Trigg denied he cheated the AFL but conceded he was “stretching the boundaries” of the league’s laws when re-signing Tippett in 2009.
“I would very, very strongly deny cheating,” Trigg told Adelaide radio station 5AA on Monday.
“Cheating is an unfair advantage, and I know there will be a school of thought that just by getting the (Tippett’s) signature, you had an unfair advantage.
“You need to cop that.
“But in terms of did we pay more than we were supposed to in terms of the salary cap? No.
“Did we really get an advantage in terms of that trade clause in the end? No.
“The tabloids will go down a path of using that word (cheat).
“I just know, I need to look myself in the mirror forever on this … (I have a) quite really clear conscience.”

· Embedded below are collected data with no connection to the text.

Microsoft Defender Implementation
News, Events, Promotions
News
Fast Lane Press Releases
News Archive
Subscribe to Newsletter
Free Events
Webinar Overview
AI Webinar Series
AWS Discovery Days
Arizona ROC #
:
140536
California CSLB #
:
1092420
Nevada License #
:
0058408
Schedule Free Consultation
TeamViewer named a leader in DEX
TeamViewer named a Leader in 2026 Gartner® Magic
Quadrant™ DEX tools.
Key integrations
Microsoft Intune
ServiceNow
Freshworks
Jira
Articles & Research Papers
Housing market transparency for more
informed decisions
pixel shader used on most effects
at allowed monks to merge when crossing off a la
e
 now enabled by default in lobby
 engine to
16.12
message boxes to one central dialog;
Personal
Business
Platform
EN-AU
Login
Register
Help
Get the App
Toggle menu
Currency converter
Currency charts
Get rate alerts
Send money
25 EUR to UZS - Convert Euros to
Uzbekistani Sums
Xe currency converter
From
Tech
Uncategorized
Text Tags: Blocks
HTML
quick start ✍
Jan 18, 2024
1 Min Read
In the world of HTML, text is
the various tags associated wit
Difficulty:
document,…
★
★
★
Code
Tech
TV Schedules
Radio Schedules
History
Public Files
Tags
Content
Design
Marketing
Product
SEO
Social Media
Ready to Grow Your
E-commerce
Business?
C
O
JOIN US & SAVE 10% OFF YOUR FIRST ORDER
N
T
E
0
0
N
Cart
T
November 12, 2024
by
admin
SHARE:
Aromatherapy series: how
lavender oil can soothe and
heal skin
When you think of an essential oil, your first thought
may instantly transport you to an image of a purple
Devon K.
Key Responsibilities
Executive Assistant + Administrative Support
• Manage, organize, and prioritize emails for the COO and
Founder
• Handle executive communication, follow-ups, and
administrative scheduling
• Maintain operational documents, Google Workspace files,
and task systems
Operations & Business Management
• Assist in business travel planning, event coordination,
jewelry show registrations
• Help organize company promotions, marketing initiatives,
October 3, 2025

The Adelaide board on Saturday voted that despite the damage caused, Trigg and Harper would return to their roles once serving their suspensions from January 1 next year.
“The text book would say in this situation, you step down, you step away, I know that,” Trigg said.
“It is very unusual in these circumstances to dig in – and much less to have a board back you as the right person to keep going.”
Of the illegal deal, Trigg said immense public and time pressures to re-sign Tippett, who walked out on the Crows at the end of the 2012 and nominated for the December 11 preseason draft, were factors.
“There were concerns about aspects of it, not necessarily essence of it,” he said.
“It was a deal that was produced under pressure and under real time pressure as well.
Trigg said his credibility and trust within the AFL industry suffered “a little ding” from the Tippett saga but added he was “up for the fight” of restoring his reputation.